In [None]:
# Sumani
# 5-8-2024

# Building and Training a CNN model on CIFAR-10 Dataset Using PyTorch

This notebook demonstrates how to build a Convolutional Neural Network (CNN) using PyTorch to classify images from the CIFAR-10 dataset.

## CIFAR-10 Dataset

The CIFAR-10 dataset is a widely used dataset for training machine learning and computer vision algorithms. It was created by the Canadian Institute For Advanced Research (CIFAR). The CIFAR-10 dataset is often used to benchmark the performance of new algorithms in the field of image classification. It provides a challenging classification task where each image must be correctly labeled with one of the 10 classes.

Here are some key points about the dataset:

* Number of Images: The dataset contains 60,000 color images, each of size 32x32 pixels.
* Classes: There are 10 different classes in the CIFAR-10 dataset. Each class represents a distinct object category: Airplane, Automobile, Bird, Cat, Deer, Dog, Frog, Horse, Ship, Truck.

* Training and Testing Split: The dataset is divided into two parts:
    * 50,000 training images
    * 10,000 test images

Image Characteristics: All images in the dataset are RGB (color) images, and each image has dimensions of 32x32 pixels. This small size makes the dataset suitable for experimenting with various image recognition algorithms without requiring extensive computational resources.
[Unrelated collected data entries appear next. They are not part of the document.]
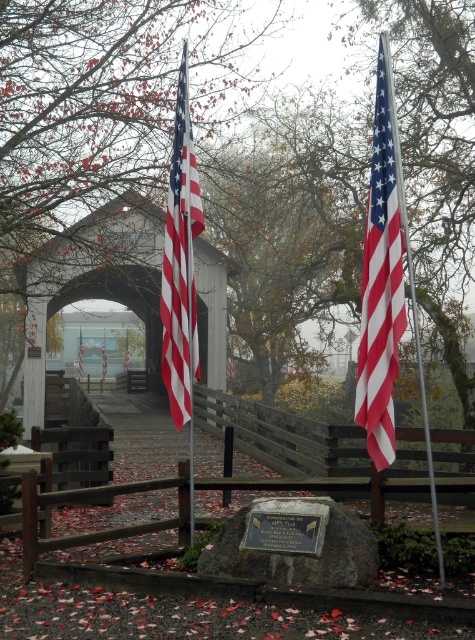 Question: Among these objects, which one is farthest from the camera?

Choices:
 (A) red-white striped flag at center
 (B) matte fabric flag at center

Answer: (A)

Question: Can you confirm if matte fabric flag at center is thinner than red-white striped flag at center?

Choices:
 (A) yes
 (B) no

Answer: (B)

Question: Can you confirm if matte fabric flag at center is positioned to the right of red-white striped flag at center?

Choices:
 (A) yes
 (B) no

Answer: (A)

Question: Does matte fabric flag at center come in front of red-white striped flag at center?

Choices:
 (A) yes
 (B) no

Answer: (A)

Question: Which of the following is the farthest from the observer?

Choices:
 (A) (164, 365)
 (B) (387, 275)

Answer: (A) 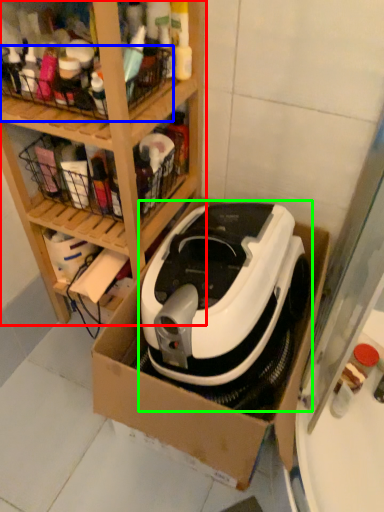 Question: Which object is the closest to the shelf (highlighted by a red box)? Choose among these: basket (highlighted by a blue box) or home appliance (highlighted by a green box).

Normalization: Before training a model on the CIFAR-10 dataset, it is common practice to normalize the images. Normalization helps in speeding up the training process and achieving better performance. Typically, the images are normalized to have a mean and standard deviation of 0.5 for each of the RGB channels.

## Import Libraries

We start by importing the necessary libraries. PyTorch is a popular deep learning framework, and torchvision provides utilities for working with image data.

In [None]:
import torch
import torch.nn as nn
import torch.nn.functional as F
import torch.optim as optim
import torchvision
import torchvision.transforms as transforms
import matplotlib.pyplot as plt
import numpy as np

# Check device
device = torch.device("cuda" if torch.cuda.is_available() else "cpu")

## Load and Preprocess Data

We load the CIFAR-10 dataset and apply transformations to the images. These transformations include random horizontal flipping, random cropping, and normalization. Normalization scales the pixel values to a range that is suitable for training a neural network.

### Define transformations for training and testing datasets

In computer vision, it is a standard practice to transform the dataset. These transformations help in augmenting the training data and standardizing the input, which can lead to better model performance and generalization.

* *transforms.Compose*: transforms.Compose is a method provided by the torchvision.transforms module. It allows you to chain multiple image transformations together. This means that each transformation is applied sequentially to the images.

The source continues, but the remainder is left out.